Dr. Layman stresses that we need to get our protein in large enough servings to stimulate muscle synthesis. Our muscles, organs, bones and other components are not static. Our metabolic system is constantly breaking them down and rebuilding them. We turn over 250-300 grams of protein a day. Since our organs get first dibs on essential amino acids, if we don’t get enough essential amino acids and in the proper proportion, our metabolic system will not use the amino acids to rebuild muscle, and it will gradually diminish (starting in our 30’s, we lose about 3-5 percent of our muscle mass per decade, and that accelerates as we age). Our bodies have sensors that let our metabolic system know that we have more essential amino acids than our organs need and that it is okay to use some of them for muscle. That sensor is looking for one particular amino acid: leucine. If our metabolic system detects 2.5-3 grams of leucine, it assumes the other essential amino acids are there and gives the go-ahead to start building muscle.

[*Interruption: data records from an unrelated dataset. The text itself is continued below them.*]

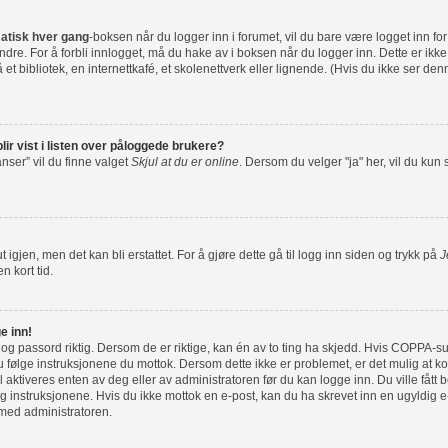
atisk hver gang
-boksen når du logger inn i forumet, vil du bare være logget inn fo
dre. For å forbli innlogget, må du hake av i boksen når du logger inn. Dette er ikk
et bibliotek, en internettkafé, et skolenettverk eller lignende. (Hvis du ikke ser de
lir vist i listen over påloggede brukere?
nser” vil du finne valget
Skjul at du er online
. Dersom du velger "ja" her, vil du kun
 igjen, men det kan bli erstattet. For å gjøre dette gå til logg inn siden og trykk på
J
n kort tid.
e inn!
 og passord riktig. Dersom de er riktige, kan én av to ting ha skjedd. Hvis COPPA-su
følge instruksjonene du mottok. Dersom dette ikke er problemet, er det mulig at ko
l aktiveres enten av deg eller av administratoren før du kan logge inn. Du ville fått 
 instruksjonene. Hvis du ikke mottok en e-post, kan du ha skrevet inn en ugyldig e-
 med administratoren.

The best sources of leucine are in animal protein, but some plant protein sources have varying amounts (I got these values from Microsoft Copilot AI; it wouldn’t lie):
| Protein Source | Grams of protein needed to get 2.5 grams of leucine |
| whey | 25 grams |
| bean | 28 grams (but does not contain enough of the other essential amino acids) |
| beef | 31 grams |
| chicken | 32 grams |
| pea | 32 grams (but is a little lower in the amino acid methionine) |
| soy | 36 grams |
If using bean or pea protein you may want to add other plant protein sources to ensure you get enough of everything
To get 2.5 grams of leucine, you’d need at least 25 grams whey protein, slightly more for beef, 32 grams of protein from chicken, 32 grams from pea protein, or 36 grams of soy protein. It takes five eggs to get 2.5 grams of leucine, so unless you want five eggs you’ll probably want a side of sausage or bacon. Keep in mind that 2.5 is the minimum; as we age we need more.

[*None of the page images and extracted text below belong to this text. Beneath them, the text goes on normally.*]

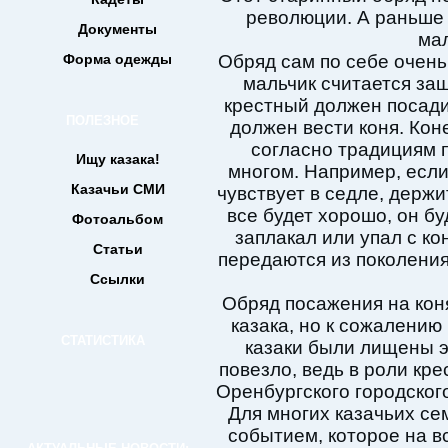
революции. А раньше
Документы
мал
Форма одежды
Обряд сам по себе очень
мальчик считается за
крестный должен посадит
ПОЛЕЗНОЕ
должен вести коня. Кон
согласно традициям п
Ищу казака!
многом. Например, если
Казачьи СМИ
чувствует в седле, держи
все будет хорошо, он бу
Фотоальбом
заплакал или упал с ко
Статьи
передаются из поколения
Ссылки
Обряд посажения на кон
казака, но к сожалению
СТАТИСТИКА
казаки были лищены эт
повезло, ведь в роли кр
Оренбургского городског
Для многих казачьих се
событием, которое на в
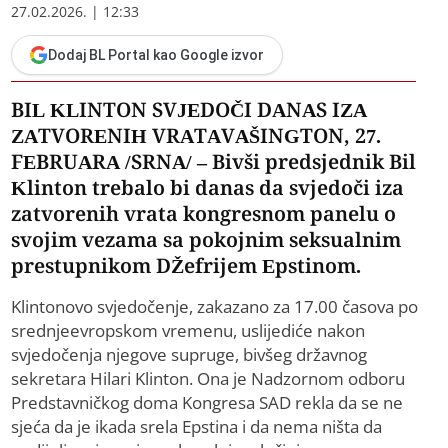
27.02.2026. | 12:33
Dodaj BL Portal kao Google izvor
BIL KLINTON SVJEDOČI DANAS IZA
ZATVORENIH VRATAVAŠINGTON, 27.
FEBRUARA /SRNA/ – Bivši predsjednik Bil
Klinton trebalo bi danas da svjedoči iza
zatvorenih vrata kongresnom panelu o
svojim vezama sa pokojnim seksualnim
prestupnikom DŽefrijem Epstinom.
Klintonovo svjedočenje, zakazano za 17.00 časova po
srednjeevropskom vremenu, uslijediće nakon
svjedočenja njegove supruge, bivšeg državnog
sekretara Hilari Klinton. Ona je Nadzornom odboru
Predstavničkog doma Kongresa SAD rekla da se ne
sjeća da je ikada srela Epstina i da nema ništa da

We know that the protein from animal products comes with all the essential amino acids in the proper proportion. If we are getting our protein from plant foods we need to do the necessary research to know what sources (or combinations of sources) will get us the essential amino acids we need in proper proportion. And according to Dr. Layman if we are getting our protein primarily from plant sources we should try to get 30% more to account for the lower quality of the protein.
As to protein distribution, Dr. Layman stresses the importance of getting a big chunk of protein with our first meal. He suggests getting 40-55 grams of protein at the first meal of the day, and something similar at the last meal, then getting the remainder of our daily protein needs at midday. He said adding a fourth meal can be beneficial if that is necessary to get enough protein.